Which brings us 150 miles back to the restaurant-desert Sherburn had become.
For two years the Cup N’ Saucer sat empty, Sherburn deprived of its favorite gathering place.
Then, civic-minded local philanthropists Gene and Carmen Scheppman reopened The Cup with a crazy plan. They would bring the café back to life, then give it away.
It didn’t take long for the news to reach Elizabeth in the Twin Cities. “I got a text from my mother-in-law saying there's an essay contest to win a restaurant in Sherburn,” she says.
This could be it, Elizabeth thought. Their chance to reclaim a dream seemingly lost in the Great Recession.
In her essay, Elizabeth wrote of family, community and the importance of protecting beloved institutions like a certain main street cafe.
She won.
The Cup N' Saucer was theirs - though Sherburn had yet to learn the change that was about to greet their palates.
Seth, the son of a Martin County hog farmer, had graduated culinary school and already had more than a decade under his chef's cap at Lake Minnetonka's elegant Lafayette Club.
Canned corn and iceberg lettuce would no longer cut it at the Cup.
During a recent lunch rush, Seth popped open the oven door to sprinkle shallots on baked carrots.
Nearby, Elizabeth ladled parsnip bisque, before adding peppadew peppers and Castelvetrano olives to a handmade lunch salad.
Look as hard as you want, there’s not a french fry to be found. The Cup N’ Saucer doesn’t even own a deep fryer.
What could be found, in the early days, was skeptics.
The Lintelmans can’t forget the anonymous, handwritten letter they received shortly after taking ownership of the café.
“The style of food you want to do that’s from The Cities does not work down here,” they were informed.
The writer claimed to have recently visited, “You’re charging too much money,” Seth recalls the critical customer writing. “We couldn’t find anything that we could eat or wanted to eat or even knew what it was.”
Ouch.
“Basically, saying we were crazy for doing what we were doing,” Seth says. “We might as well just pack up and go now because no one’s going to support us.”
One-time skeptics are now lucky to find a seat.
On a recent Wednesday, the café was bustling for breakfast and lunch.
“You should see it on a Saturday,” Elizabeth says. “We have people standing outside waiting for tables.”
Even Seth was skeptical when his old boss at Lafayette Club suggested he try a Saturday evening tasting menu at the Cup N’ Saucer.

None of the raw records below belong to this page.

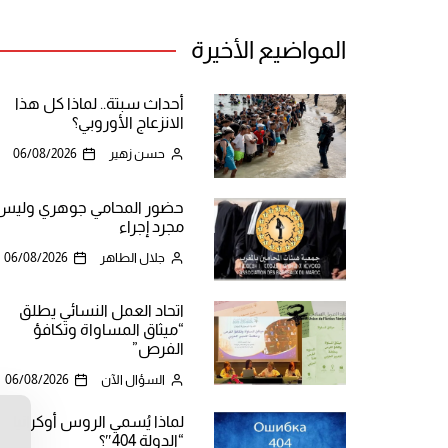
المواضيع الأخيرة
أحداث سبتة.. لماذا كل هذا
الانزعاج الأوروبي؟
حسن زهير
06/08/2026
حضور المحامي جوهري وليس
مجرد إجراء
جلال الطاهر
06/08/2026
اتحاد العمل النسائي يطلق
“ميثاق المساواة وتكافؤ
الفرص”
السؤال الآن
06/08/2026
لماذا يُسمي الروس أوكرانيا
ن
“الدولة 404″؟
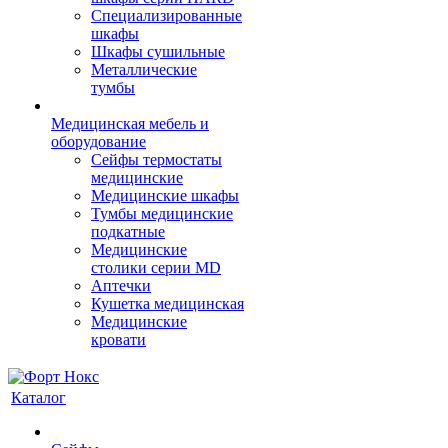
Cпециализированные
шкафы
Шкафы сушильные
Металлические
тумбы
Медицинская мебель и
оборудование
Сейфы термостаты
медицинские
Медицинские шкафы
Тумбы медицинские
подкатные
Медицинские
столики серии MD
Аптечки
Кушетка медицинская
Медицинские
кровати
Каталог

“I was pretty sure we were going to have a hard time filling it,” Seth says.
He was wrong.
At $80 per person, the monthly five-course tasting menu currently has a waiting list of two-and-a-half years.

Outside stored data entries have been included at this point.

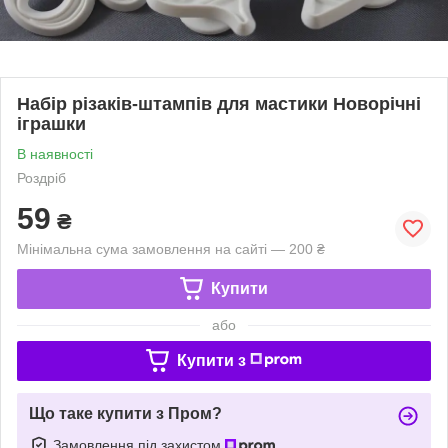
Набір різаків-штампів для мастики Новорічні
іграшки
В наявності
Роздріб
59
₴
Мінімальна сума замовлення на сайті — 200 ₴
Купити
або
Купити з
Що таке купити з Пром?
Замовлення під захистом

Next available seat: summer of 2022.
“It's just unreal,” Steen says. “Around here I didn't think there was a market for it.”
Elizabeth and Seth, meantime, have the privilege of raising daughters 2-year-old Parker and 7-year-old Addison in the family’s new home across a gravel driveway from Seth’s parents.

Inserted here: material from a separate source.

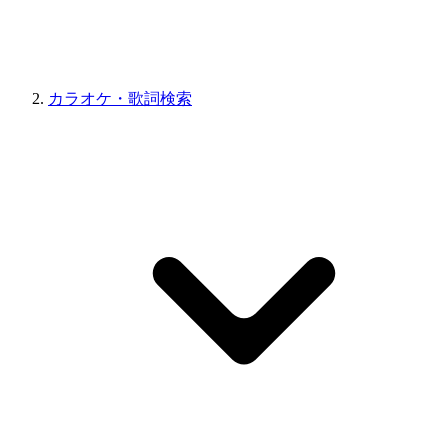
カラオケ・歌詞検索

Addison helps her grandpa pick from his garden the vegetables her parents serve at the café.
Other area farmers also contribute to The Cup's symphony of locally-sourced flavors.
“I know that I can cook, and I know I can bring out enough flavor and things to get people’s mindsets to change,” Seth says.
“We’ve come a long way, a very long way,” the Cup N’ Saucer’s chef and owner continues. “And I think the people, the community of Martin County and surrounding counties, I think they’ve come a long way with us.”
By lunch time, Lonna Larson and her friends occupy the round table surrendered by early-risers and mid-morning dice players.
“I can’t even pronounce half the stuff,” Lonna says of The Cup’s menu, “but they’ll explain it to me if I ask.”
The women at the table gives thumbs up to the parsnip bisque and other soups-of-the day not normally found in small town cafés.
“I don’t think they’ve ever had chicken noodle or chili,” Lonna laughs.
Lonna, who says she stops by the Cup N’ Saucer two or three times a week, says she doesn’t miss the french fries. “You don’t even want to think of anything greasy in here, everything is always fresh and healthy,” she says.
Six years ago, the Seth and Elizabeth wrote an essay and rolled the dice.
Now, the proof is in the bread pudding. The Lintelmans and Sherburn both came up winners.